A 650-million-year-old underwater reef, 10 times higher than the Great Barrier Reef, has been discovered in the middle of Australia's outback.
The reef was discovered by three Melbourne scientists in the Northern Flinders Ranges in South Australia. Formed hundreds of millions of years before dinosaurs roamed the earth, it existed for five to 10 million years in a tropical period sandwiched between two ice ages.
"Some of the complex organisms we have seen in the reef have never been discovered previously," associate Professor Malcolm Wallace, told The Times Online. "There is nothing like these fossils in any modern setting but they have structures that are similar to some animals."

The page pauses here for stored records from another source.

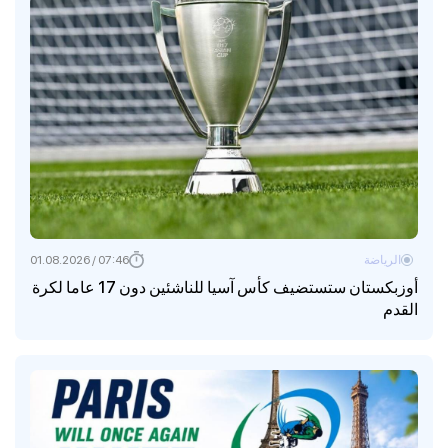
الرياضة
07:46 / 01.08.2026
أوزبكستان ستستضيف كأس آسيا للناشئين دون 17 عاما لكرة
القدم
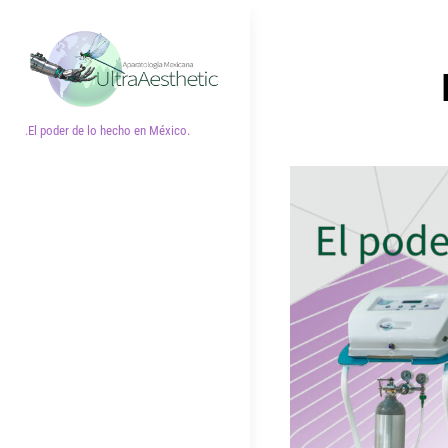
Saltar
al
contenido
Navegac
de
.El poder de lo hecho en México.
entradas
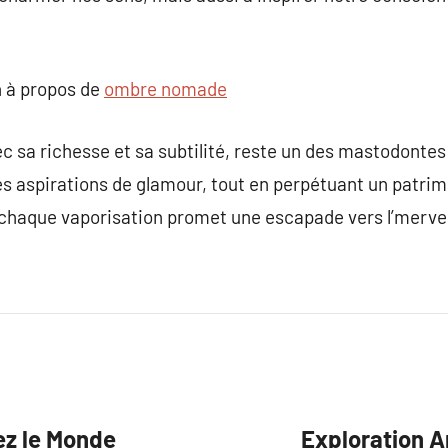
 à propos de
ombre nomade
ec sa richesse et sa subtilité, reste un des mastodontes
es aspirations de glamour, tout en perpétuant un patrim
chaque vaporisation promet une escapade vers l’mervei
ez le Monde
Exploration A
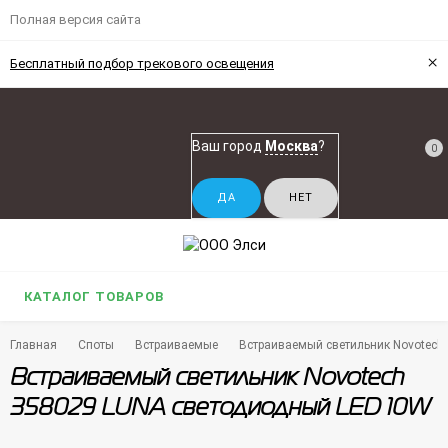
Полная версия сайта
×
Бесплатный подбор трекового освещения
Ваш город
Москва
?
0
КАТАЛОГ ТОВАРОВ
Главная
Споты
Встраиваемые
Встраиваемый светильник Novotech
Встраиваемый светильник Novotech
358029 LUNA светодиодный LED 10W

The oldest known animal fossils are 570 million years old. The Flinders Ranges reef is 80 million years older than that and was, he said: "The right age to capture the precursors to animals."

"With the movement over millions of years on Australia's tectonic plates, the reef has been turned 90 degrees skywards from its once horizontal position," said Professor Wallace's colleague Jonathan Giddings. "This has exposed the whole depth of the reef. These tectonic forces have resulted in very ancient history being pushed up to the present.
"Today's advances in satellite imagery are helping us to see the reef very easily," he said. "Geologists had seen this mass before but had not really recognised it as being once a reef."
The escarpment of the reef would have been 1100 metres at its highest point, ten times higher than the 100 metre high escarpment of the Great Barrier. The section of the reef that has been preserved is 20 km wide, but there is evidence that it extended across around 100 kilometress, comparable to the Great Barrier which stretches for 2,600 kilometres.